§ **Exercise instructions**: For this exercise, output the entries below exactly from the line that holds "treo để chúng" to the line that holds "FDDLCU74R20E425P", both ends included. No pictures belong in the copy.

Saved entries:
· · · · ·

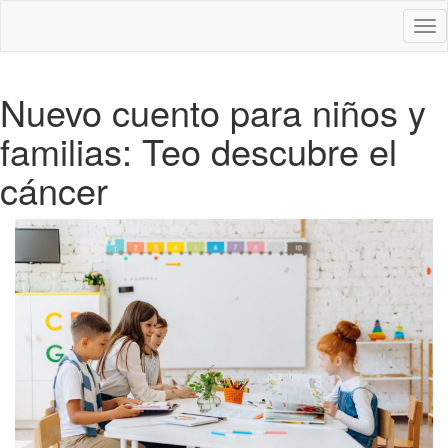
Des
nav
Nuevo cuento para niños y
familias: Teo descubre el
cáncer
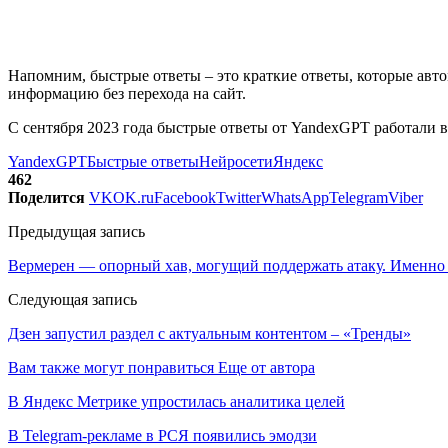
Напомним, быстрые ответы – это краткие ответы, которые авт
информацию без перехода на сайт.
С сентября 2023 года быстрые ответы от YandexGPT работали в
YandexGPT
Быстрые ответы
Нейросети
Яндекс
462
Поделится
VK
OK.ru
Facebook
Twitter
WhatsApp
Telegram
Viber
Предыдущая запись
Вермерен — опорный хав, могущий поддержать атаку. Именно
Следующая запись
Дзен запустил раздел с актуальным контентом – «Тренды»
Вам также могут понравиться
Еще от автора
В Яндекс Метрике упростилась аналитика целей
В Telegram-рекламе в РСЯ появились эмодзи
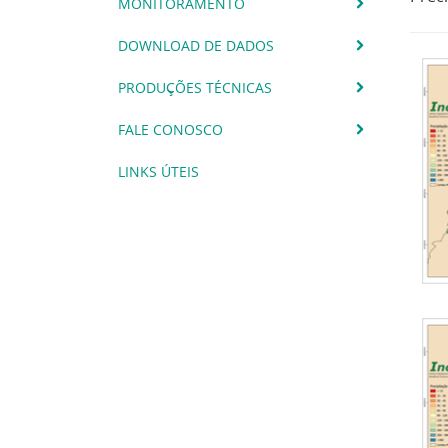
MONITORAMENTO
DOWNLOAD DE DADOS
PRODUÇÕES TÉCNICAS
FALE CONOSCO
LINKS ÚTEIS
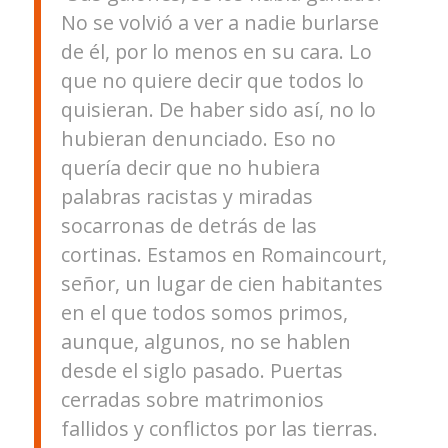
No se volvió a ver a nadie burlarse
de él, por lo menos en su cara. Lo
que no quiere decir que todos lo
quisieran. De haber sido así, no lo
hubieran denunciado. Eso no
quería decir que no hubiera
palabras racistas y miradas
socarronas de detrás de las
cortinas. Estamos en Romaincourt,
señor, un lugar de cien habitantes
en el que todos somos primos,
aunque, algunos, no se hablen
desde el siglo pasado. Puertas
cerradas sobre matrimonios
fallidos y conflictos por las tierras.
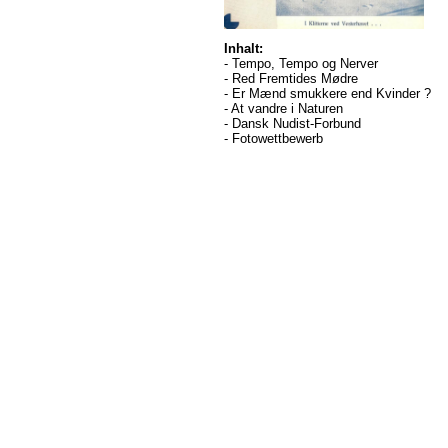
Inhalt:
- Tempo, Tempo og Nerver
- Red Fremtides Mødre
- Er Mænd smukkere end Kvinder ?
- At vandre i Naturen
- Dansk Nudist-Forbund
- Fotowettbewerb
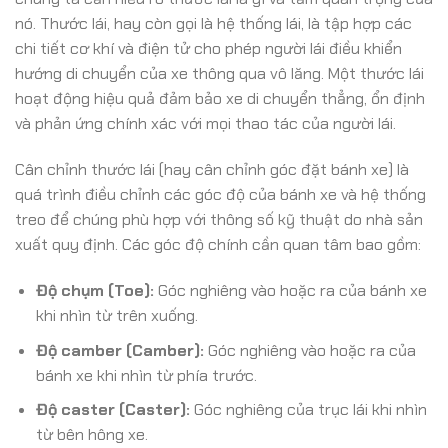
nó. Thước lái, hay còn gọi là hệ thống lái, là tập hợp các
chi tiết cơ khí và điện tử cho phép người lái điều khiển
hướng di chuyển của xe thông qua vô lăng. Một thước lái
hoạt động hiệu quả đảm bảo xe di chuyển thẳng, ổn định
và phản ứng chính xác với mọi thao tác của người lái.
Cân chỉnh thước lái (hay cân chỉnh góc đặt bánh xe) là
quá trình điều chỉnh các góc độ của bánh xe và hệ thống
treo để chúng phù hợp với thông số kỹ thuật do nhà sản
xuất quy định. Các góc độ chính cần quan tâm bao gồm:
Độ chụm (Toe):
Góc nghiêng vào hoặc ra của bánh xe
khi nhìn từ trên xuống.
Độ camber (Camber):
Góc nghiêng vào hoặc ra của
bánh xe khi nhìn từ phía trước.
Độ caster (Caster):
Góc nghiêng của trục lái khi nhìn
từ bên hông xe.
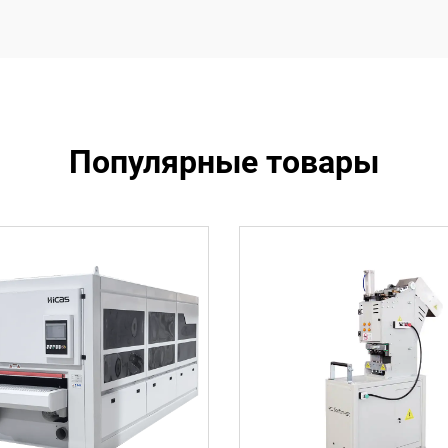
Популярные товары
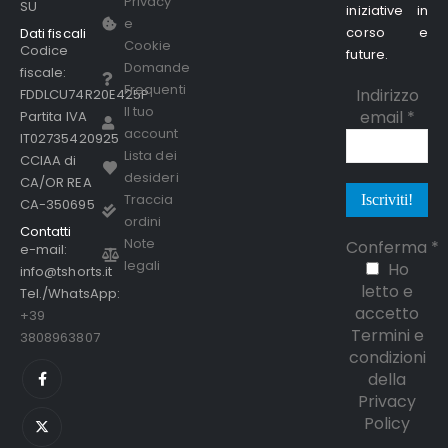
Privacy
SU
iniziative in
e
corso e
Dati fiscali
Cookie
Codice
future.
Domande
fiscale:
Frequenti
Indirizzo
FDDLCU74R20E425P
Il tuo
email
*
Partita IVA
account
IT02735420925
Lista dei
CCIAA di
desideri
CA/OR REA
Traccia
CA-350695
ordini
Contatti
Note
Conferma
*
e-mail:
legali
Ho
info@tshorts.it
letto e
Tel./WhatsApp:
accetto
+39
Termini e
3808963807
condizioni
della
Privacy
Policy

· · · · ·

§ **Answer box**:
treo để chúng phù hợp với thông số kỹ thuật do nhà sản
xuất quy định. Các góc độ chính cần quan tâm bao gồm:
Độ chụm (Toe):
Góc nghiêng vào hoặc ra của bánh xe
khi nhìn từ trên xuống.
Độ camber (Camber):
Góc nghiêng vào hoặc ra của
bánh xe khi nhìn từ phía trước.
Độ caster (Caster):
Góc nghiêng của trục lái khi nhìn
từ bên hông xe.
Популярные товары
Privacy
SU
iniziative in
e
corso e
Dati fiscali
Cookie
Codice
future.
Domande
fiscale:
Frequenti
Indirizzo
FDDLCU74R20E425P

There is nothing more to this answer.